Ramos chuckled. "Oh-God disdains subtlety."
"Subtlety’s fine, it’s police I hate," the Freep corrected her. "Not cuz I’ve done anything wrong," he added quickly. "Just on general principles. Always coming up with rules and regulations to hamper an honest businessman." He jinked the skimmer up over a rock outcrop, then bellied it down again close to the dirt.
Something scraped loudly against the lower fuselage. "Sorry," he mumbled. "Hands are cold tonight."
"Then warm them up!" Ramos growled. "What’s the point of stealth equipment if you make noise hitting things?" She gave me a "See what I have to put up with?" look. "Officially," she told me, "Oh-God is a hunting guide. That’s why he needs all these gadgets for skulking. In case your local deer ever develop radar."
"You never know," Oh-God said. "Demoth’s already got beasties with sonar."
Ramos smiled. "If you get dragged in front of a judge, you stick with that story." She turned back to me. "Unofficially, Oh-God does a lot of things I don’t want to know about. But he survived fifty years as an Explorer, and he’s still loyal to the Corps. Whenever something noteworthy happens on Demoth, he passes on a report which eventually lands on my desk. That’s why I came here in the first place — I’m interested in political assassinations. All those proctors getting killed."

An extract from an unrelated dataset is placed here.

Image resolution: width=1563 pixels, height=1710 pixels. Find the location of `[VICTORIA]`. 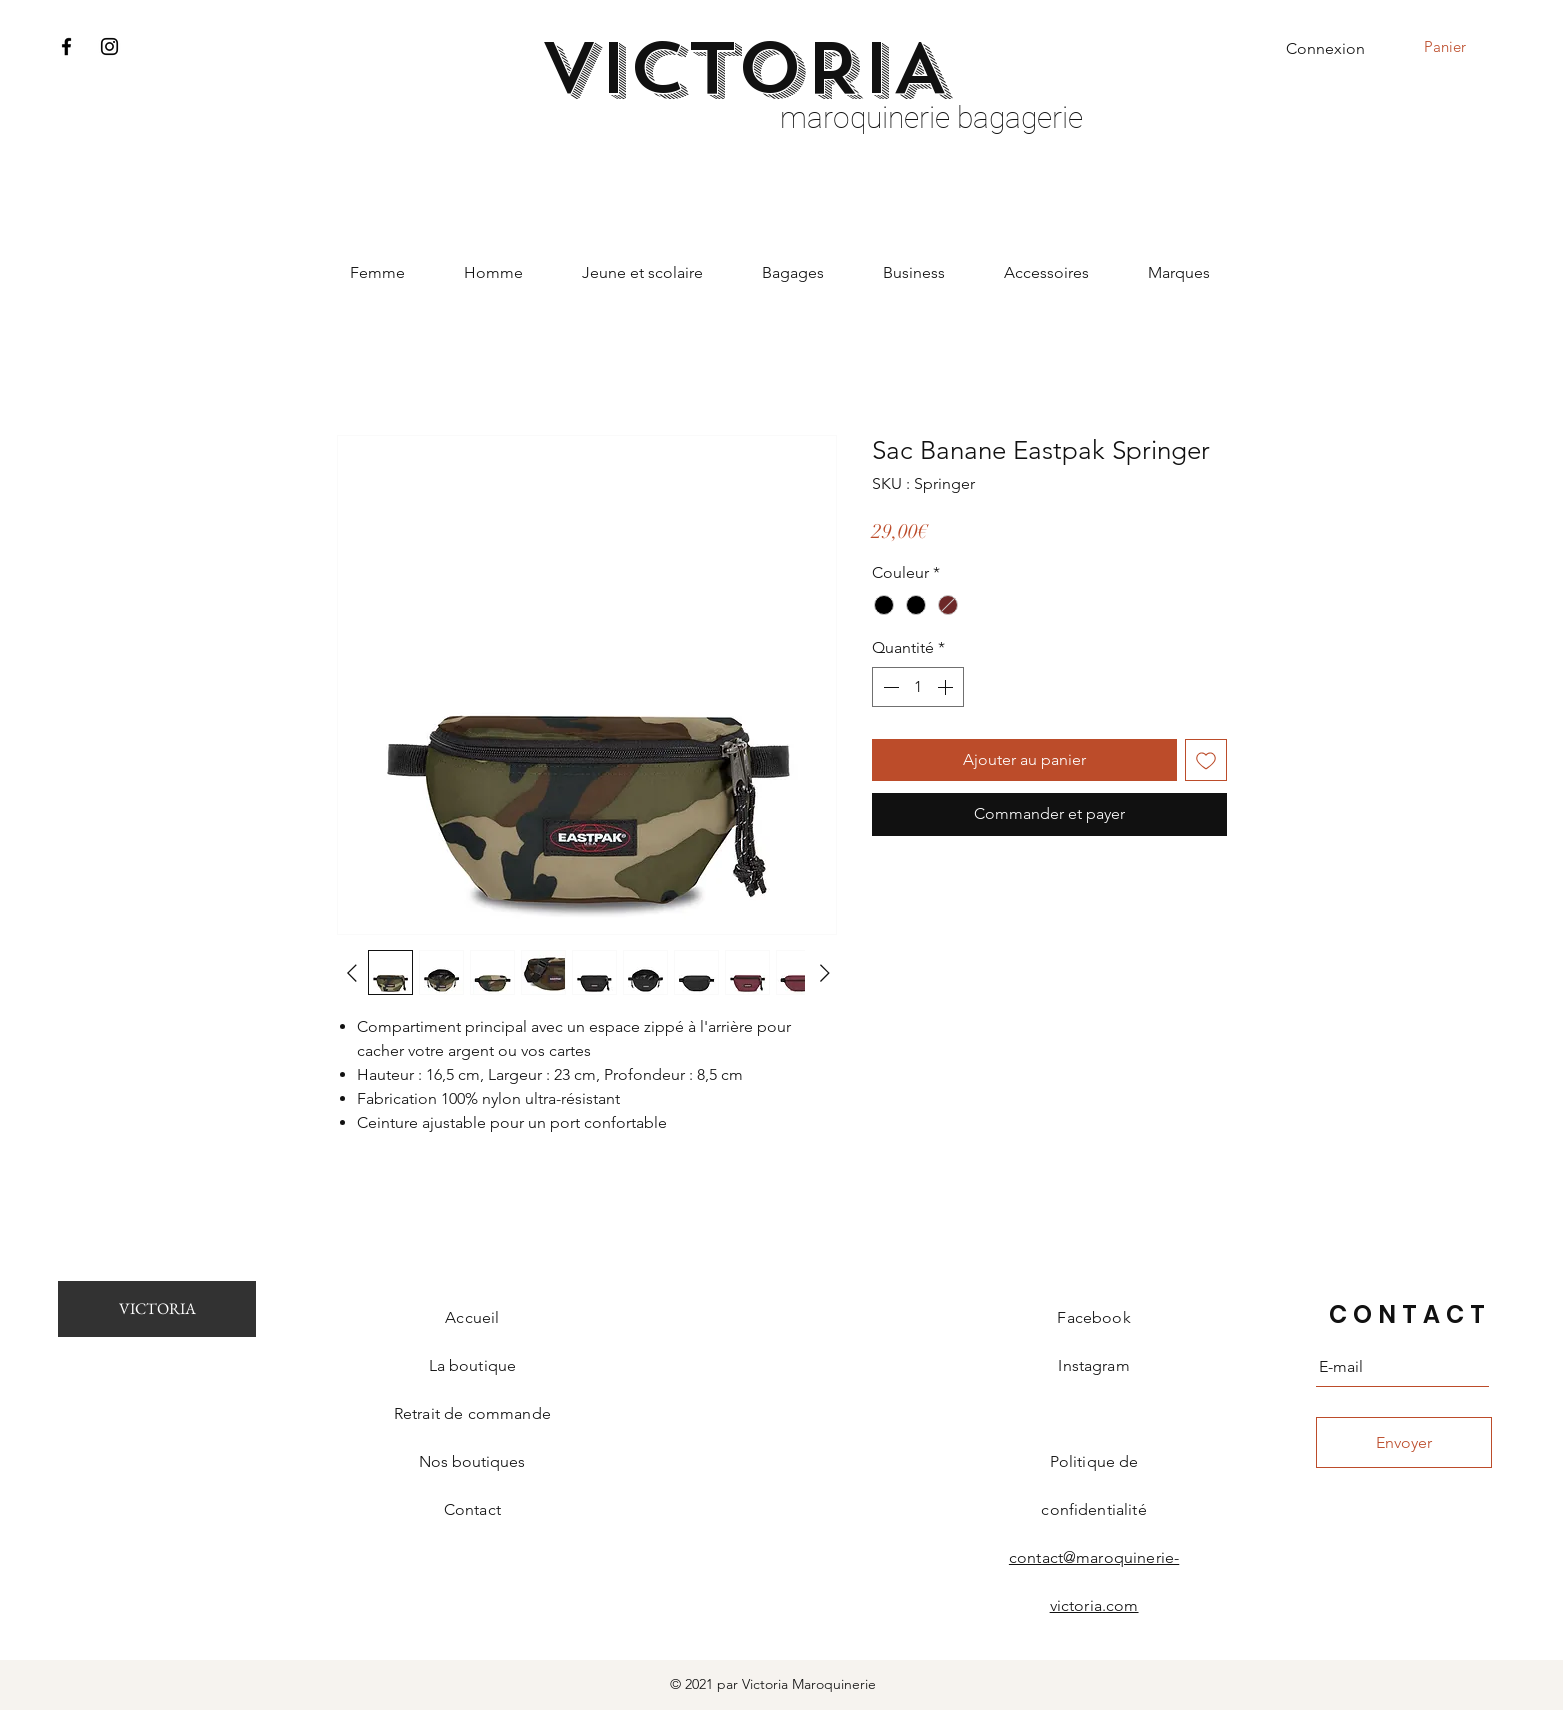

[VICTORIA] is located at coordinates (157, 1309).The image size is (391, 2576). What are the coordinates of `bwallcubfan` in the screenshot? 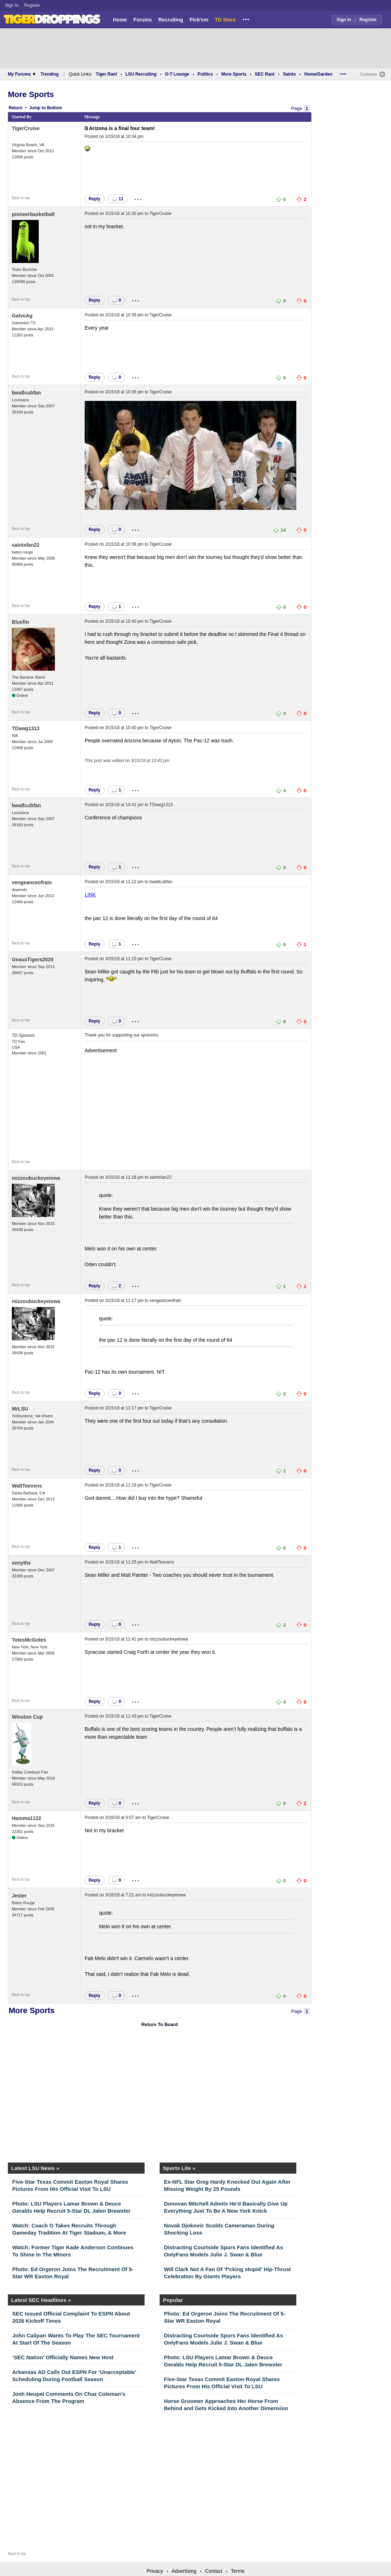 It's located at (26, 393).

"What does that have to do with Explorers?" I asked. It was getting easier to speak, even though the words still sounded too thick.

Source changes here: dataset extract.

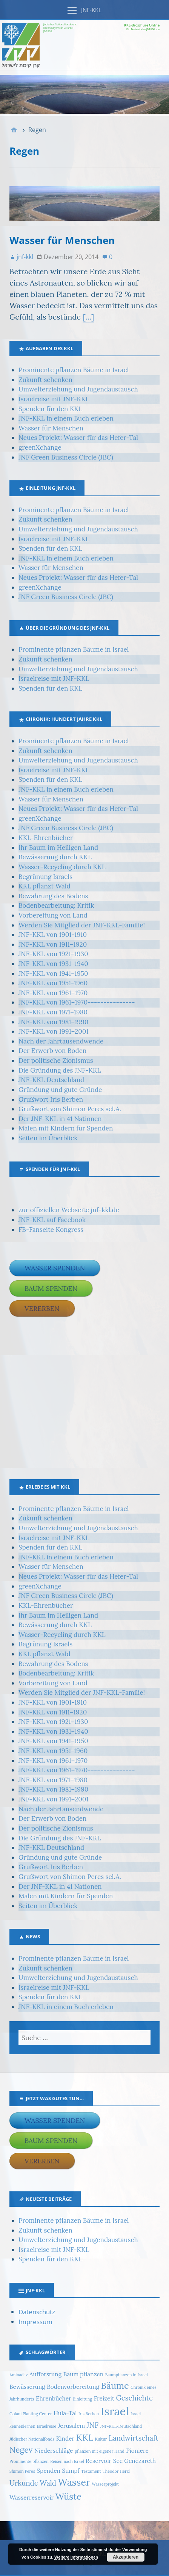  I want to click on Werden Sie Mitglied der JNF-KKL-Familie!, so click(81, 925).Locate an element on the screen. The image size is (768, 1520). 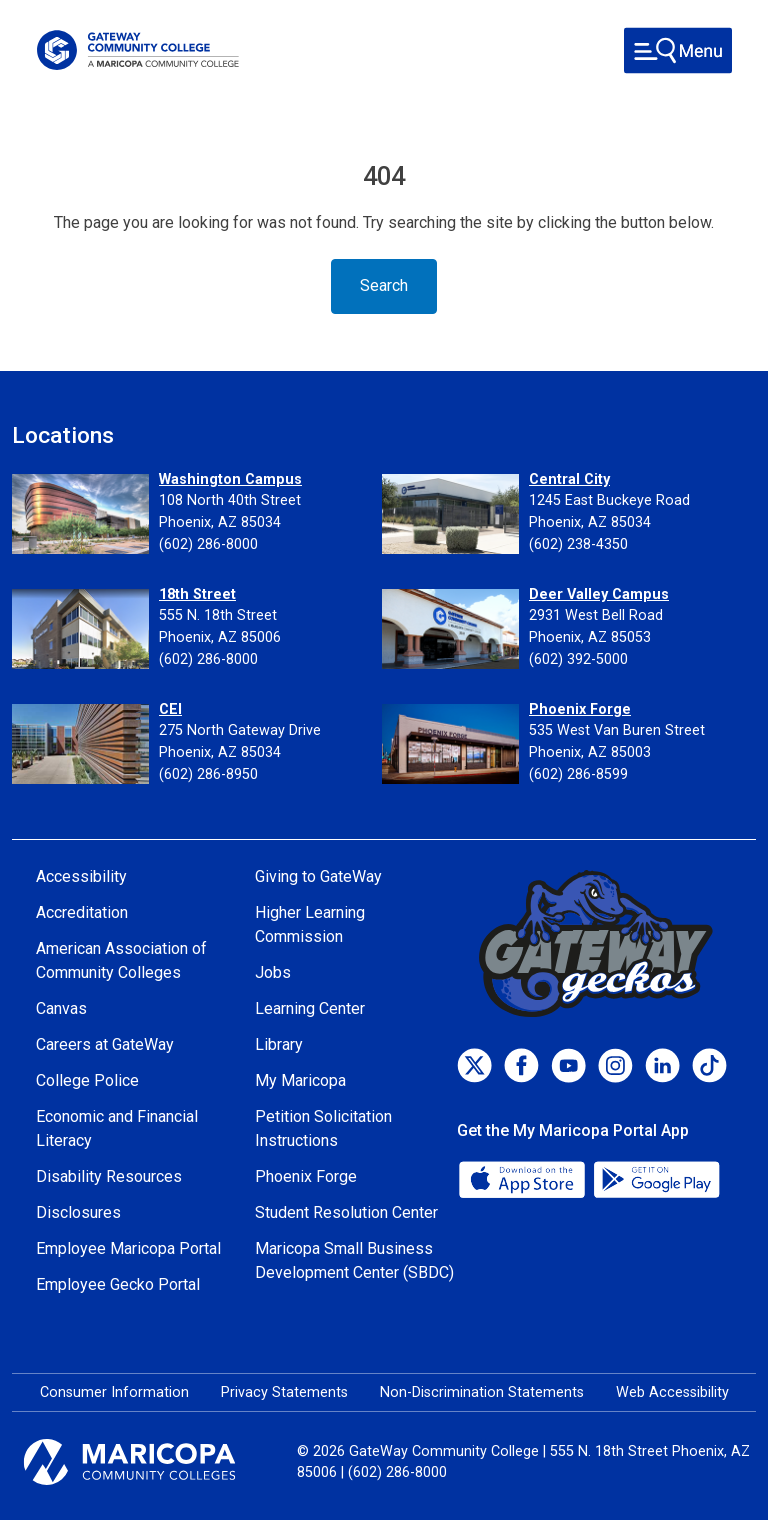
[Youtube] is located at coordinates (568, 1065).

"Nothing directly," Ramos answered. "But if the killings were just the start of a bigger mess, someone in the Admiralty ought to be interested."
"Like the dipshits?" I asked.
"Those pukes," Oh-God said. He jerked the skimmer sharply to the right, not to avoid an obstacle but just for emphasis. He was the worst kind of driver: someone who talks with his hands. "You gotta recognize the difference between the High Council of Admirals — the inner circle who run the dipshits — and our Festina here. She may wear a gray uniform, but she’s not a real admiral."
"Thanks so much," Ramos told him.
"It’s true," Oh-God insisted. "Who ever heard of a lieutenant admiral? They jury-rigged that title just for you." He turned to me, both hands off the controls. "See, she got the council in hot water with the League of Peoples…"
"Do you mind?" Ramos said, shoving his hands back toward the steering yoke. "We’re in the middle of a heroic rescue here. It’ll look bad if we wrap Faye around a tree."
"Won’t look bad," Oh-God muttered. "The antidetection nanites’ll automatically camouflage the crash site. Won’t see nothing at all."
"That’s not comforting!" Ramos snapped. She glanced at me. "We should be clear of the dipshits’ jamming field by now. Do you want to call the police?"